Imagem mostra adolescente sentada em brinquedo do Hopi Hari antes de sua morte

Funcionários do Hopi Hari teriam alertado supervisor sobre o problema.

O advogado de dois dos cinco funcionários do parque de diversões Hopi Hari, em Vinhedo, no interior de São Paulo, que operavam o brinquedo La Tour Eiffel no momento do acidente que matou uma adolescente de 14 anos, alega que os operadores detectaram um problema na trava 15 minutos antes do equipamento entrar em operação e que avisaram o supervisor sobre o assunto.

A versão dos operadores é a mesma da família de que a perícia foi feita no assento errado. Tanto o advogado dos funcionários quanto o advogado dos pais de Gabriela Nichimura defendem que a adolescente estava na cadeira da ponta do brinquedo, e não no meio, como defende a Polícia Civil. "O brinquedo não poderia operar, isso era de conhecimento de todos no parque. Aquela cadeira, no mínimo, tinha que ser interditada, lacrada, com um aviso gigantesco", disse Bichir Júnior. Segundo o advogado, o problema estava na trava, e não no cinto. "O cinto é a segunda segurança, quase figurativa", completa.

Bichir Ale Bichir Junior acompanhou os dois funcionários em depoimento ao delegado responsável pelo caso, Álvaro Santucci Noventa Júnior, na tarde desta quarta-feira (29). Gabriela Nichimura caiu de uma altura de cerca de 30 metros e morreu antes de chegar ao hospital na manhã de sexta-feira (24). Ela estava acompanhada dos pais, da tia e da prima.

Ao ser questionado sobre o motivo pelo qual os funcionários continuaram operando o equipamento, o advogado dos operadores explicou que eles foram pressionados para não pararem o brinquedo. "Eles não tem autonomia de parar um brinquedo, quem tem não parou, talvez por visar muito lucro", defende Bichir Júnior.

O Hopi Hari informou, por meio da assessoria de imprensa, que não vai se manifestar sobre a versão dos operadores, mas que está colaborando com os órgãos responsáveis para a apuração do caso.

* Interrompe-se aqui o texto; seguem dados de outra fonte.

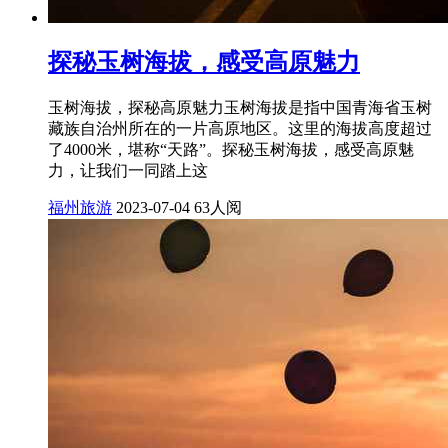
探秘玉树海拔，感受高原魅力
玉树海拔，探秘高原魅力玉树海拔是指中国青海省玉树
藏族自治州所在的一片高原地区。这里的海拔高度超过
了4000米，堪称“天路”。探秘玉树海拔，感受高原魅
力，让我们一同踏上这
福州旅游
2023-07-04
63人阅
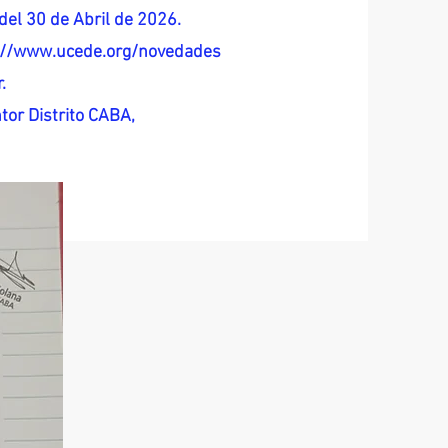
del 30 de Abril de 2026.
s://www.ucede.org/novedades
.
tor Distrito CABA,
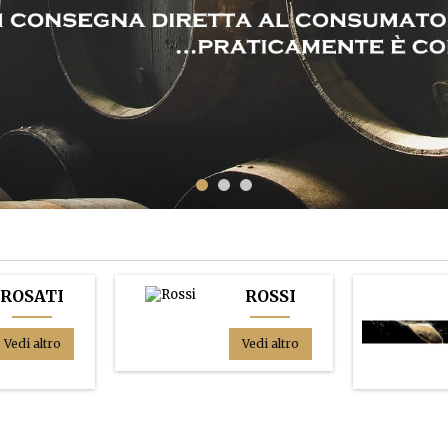
ROSATI
ROSSI
Vedi altro
Vedi altro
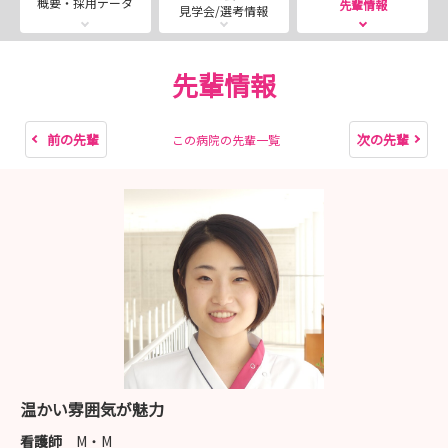
概要・採用データ
先輩情報
見学会/選考情報
院・老健・在宅と広範囲の分野で総合的なリハビリテーシ
ョンを提供しています。また、地域の診療所・介護保険事
業所・行政とも綿密な連携をとり、ひとりの患者さんを地
先輩情報
域全体で支えています
前の先輩
次の先輩
この病院の先輩一覧
【法人紹介】
・小倉リハビリテーション病院（回復期病棟158床・一
般病棟40床）
早期自立・安定した在宅生活へ向けて生活期までの
総合的リハビリテーションを提供
・介護老人保健施設 伸寿苑（120床）
在宅復帰の可能性を追求して生活期を支えるリハビ
リテーション施設
・共和会地域リハビリテーションセンター
温かい雰囲気が魅力
より安心により生き生きとした生活を目指し、在宅
看護師
M・M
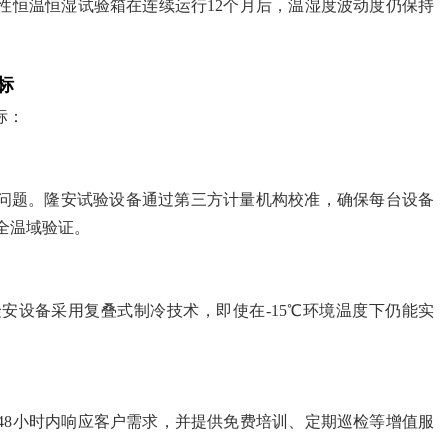
性恒温恒湿试验箱在连续运行12个月后，温湿度波动度仍保持
标
标：
的问题。隆安试验设备通过第三方计量机构校准，确保每台设备
H的全温域验证。
安设备采用复叠式制冷技术，即使在-15℃环境温度下仍能实
48小时内响应客户需求，并提供免费培训、定期巡检等增值服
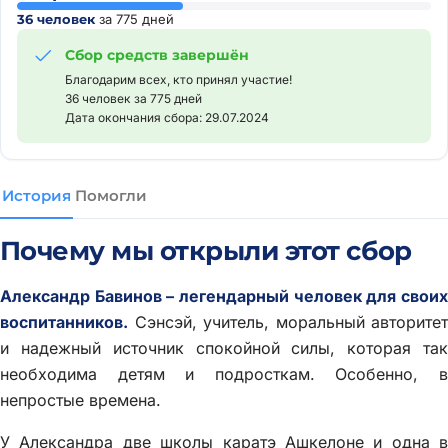
36 человек
за 775 дней
Сбор средств завершён
Благодарим всех, кто принял участие!
36 человек за 775 дней
Дата окончания сбора: 29.07.2024
История
Помогли
Почему мы открыли этот сбор
Александр Бавинов – легендарный человек для своих
воспитанников.
Сэнсэй, учитель, моральный авторитет
и надежный источник спокойной силы, которая так
необходима детям и подросткам. Особенно, в
непростые времена.
У Александра две школы каратэ Ашкелоне и одна в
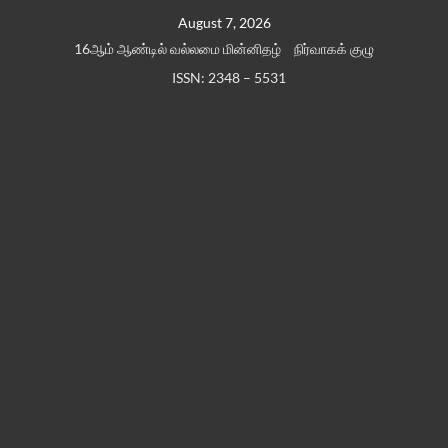
Skip
August 7, 2026
to
16ஆம் ஆண்டில் வல்லமை மின்னிதழ்
நிர்வாகக் குழு
content
ISSN: 2348 – 5531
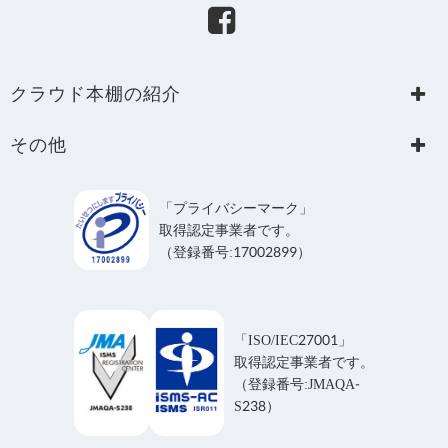
クラウド本棚の紹介
Home
LGWAN-ASP
その他
TOPICS
関連サービス
個人情報保護方針
機能紹介
よくあるご質問
個人情報の取り扱い
「プライバシーマーク」
導入事例
資料請求・お問い合わせ
取得認定事業者です。
利用規約
料金
（登録番号:17002899）
サービス稼働状況
「ISO/IEC27001」
取得認定事業者です。
（登録番号:JMAQA-
S238）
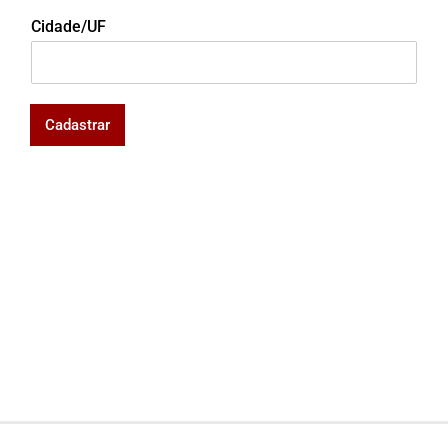
Cidade/UF
Cadastrar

Os pais, uma tia e uma prima da adolescente também estiveram na delegacia na tarde desta quarta-feira, mas não conversaram com a imprensa. O pai de Gabriela, Armando Nichimura, não prestou depoimento porque estava muito abalado, segundo o advogado da família, Ademar Gomes, que também disse que entregou à polícia uma foto feita pouco antes do acidente, que mostra que a adolescente estava na cadeira da esquerda para quem se posiciona em frente do brinquedo.

Falha humana

Na segunda-feira (27), uma equipe de peritos do Instituto de Criminalística (IC) apontou falha humana como provável causa do acidente. O equipamento La Tour Eiffel tem capacidade para transportar 20 pessoas, mas pelo menos oito cadeiras estavam desocupadas no momento da queda da menina, segundo informações da polícia.

Segundo o advogado, a menina estaria, de fato, ocupando uma cadeira que não foi periciada por que estaria ?desativada para manutenção?. Gomes também afirma que dois funcionários do parque teriam mentido sobre o posicionamento da menina no brinquedo na hora da queda.

Em entrevista ao Fantástico no domingo (26), a mãe de Gabriela, Silmara Nichimura, disse ter observado que na cadeira da filha não havia uma fivela presa ao cinto de segurança, mas que um funcionário do parque teria garantido que o brinquedo ?é seguro?.

Silmara disse: ?Nos sentamos os quatro juntos, puxamos a trava. Eu falei para minha filha: Yukari, está travado? E ela falou: mãe, está travado. Só que tem um outro um fecho como se fosse um cinto e eu observei que o dela não tinha. Eu perguntei novamente se estava travado e ela disse que estava. Tinha um funcionário do parque no momento que falou que não tinha problema, que era seguro. Nós subimos, a hora que desceu veio o impacto com tudo e naquele momento eu ouvi minha sobrinha gritando "Yukari". A hora que ela gritou eu não sei como, eu tirei o cinto, abri e saí. Fui a primeira pessoa a ver minha filha?.

A atração na qual a garota estava é definida pelo parque como uma réplica da Torre Eiffel, um elevador de 69,5 metros de altura, com assentos que sobem a 5 metros por segundo. Os visitantes ficam parados por dois segundos na altura de um prédio de 23 andares e, em seguida, um tranco no assento e o visitante despenca em queda livre, chegando a 94 km/h.

O delegado de Vinhedo, Álvaro Santucci Noventa Júnior, disse que vai pedir imagens divulgadas por veículos de comunicação, para juntar ao inquérito que apura a morte da garota.